You're all teachers now, making an impact on young kids. What are some people or places in the Bay Area that made you who you are today?
Karega: I'd say Jennifer Johns and Kev Choice—that was like in the first few days of coming here, Kev Choice and I had did a show in Sacramento where we opened up for Mos Def. I'd also like to name The Way Church. And the McBrides: Jim McBride, Michael McBride and BJ McBride. The McBride family. Roses in Concrete, naturally, that's our hub, that's our home. Mercedes Martin and Tres Mercedes. YBG, Young Gifted and Black, the young folks. And man, the Lake, for sure. Lake Merritt is like an open history book. You know what I mean? If you get a chance to experience what it is, and to hear the stories of how it used to be. It's like an ongoing family reunion.

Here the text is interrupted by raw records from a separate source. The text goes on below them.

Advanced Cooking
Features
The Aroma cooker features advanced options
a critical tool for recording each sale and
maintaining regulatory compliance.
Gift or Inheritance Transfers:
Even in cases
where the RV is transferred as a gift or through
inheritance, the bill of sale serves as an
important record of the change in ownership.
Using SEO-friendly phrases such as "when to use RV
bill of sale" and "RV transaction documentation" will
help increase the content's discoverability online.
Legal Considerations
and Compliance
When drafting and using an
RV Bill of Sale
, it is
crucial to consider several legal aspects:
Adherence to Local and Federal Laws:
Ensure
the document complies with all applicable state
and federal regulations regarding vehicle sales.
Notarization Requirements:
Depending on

Lauren: A lot of the black churches here in Oakland. Olivet Church, Pastor Humphrey passed away, but they brought a certain brand of black spirituality that was definitely open, and still is to this day. But as Karega said, the McBrides, they're from San Francisco. Some of the things that they found in the city mirrored everything they've seen in Oakland and Berkeley, and it's inspiring to see them use their light in such a powerful and unapologetically black way, that hasn't been seen. Lastly, I would say definitely my grandmother. She let me experience Oakland for myself. She let me walk around the neighborhood with my little cousins in tow and let me lead them to the corner store and to the park and to other friends' houses. Just showing us never to be afraid of our people, never be afraid to be in spaces where our people live and where they gather. So I owe a great deal of that to her, being here in Oakland.

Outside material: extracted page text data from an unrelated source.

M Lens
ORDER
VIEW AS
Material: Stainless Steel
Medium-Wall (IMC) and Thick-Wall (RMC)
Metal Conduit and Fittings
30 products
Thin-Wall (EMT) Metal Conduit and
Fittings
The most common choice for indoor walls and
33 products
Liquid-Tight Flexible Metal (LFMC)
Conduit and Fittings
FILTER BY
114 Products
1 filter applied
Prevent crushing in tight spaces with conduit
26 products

Felicia: My granny's brother. My granny is here from Louisiana and worked here on the railroads and in Alameda. But her brother, he actually just passed not too long ago. He was 95 but he'd lived here for many, many years. Roses in Concrete, of course, because it was that bridge that brought me back. I would also have to say one of my very first experiences coming into Oakland as an adult was the Umoja Festival and I will never forget how that felt. Being in D.C. for so long, and living that black experience in D.C.—which is an easy experience, almost, because it's just so black—and then coming to Oakland and being at the Umoja Fest and seeing how being black was celebrated here in California. That was just mind-blowing for me. I had never seen that before.
What does your ideal future look like for artists in the Bay Area?
Karega: Well, if I can't secure an ideal, I still want to secure a place for us to be and exist. Oakland is changing and spaces are becoming limited; we've seen that with the Alena Museum and what's going on with them. So as Oakland changes, and keeping a space for artist communities, live music is a real thing. Having spaces that honor live music. I can't stress it enough. Lastly, man, ways for artists to monetize so the community is able to support them as they want to.
Felicia: Oakland is so unique in terms of valuing community. I didn't learn that until I moved here. So, to what Karega said, don't push us out. Just don't push us out.
Lauren: I've seen what the music scene here in the Bay has been in the past, and I always wanted the Bay Area to be respected more for what we do bring to the musical table. I look at all the many artists who have come out of Oakland and there's a ceiling placed above them, being overshadowed by the larger musical scene in Southern California. It's finally beginning to open up for the Bay to get a little more sunshine. I tell people, "We've got the sun out here too!" Since I've been back in Oakland, I've seen an influx of tourism, and I'm from San Francisco, so I know what tourism looks like in your city. People are coming in droves, and I think this is a perfect opportunity for musicians, local artists, local creatives to finally get the whole world looking at them. I think we're in a great spot.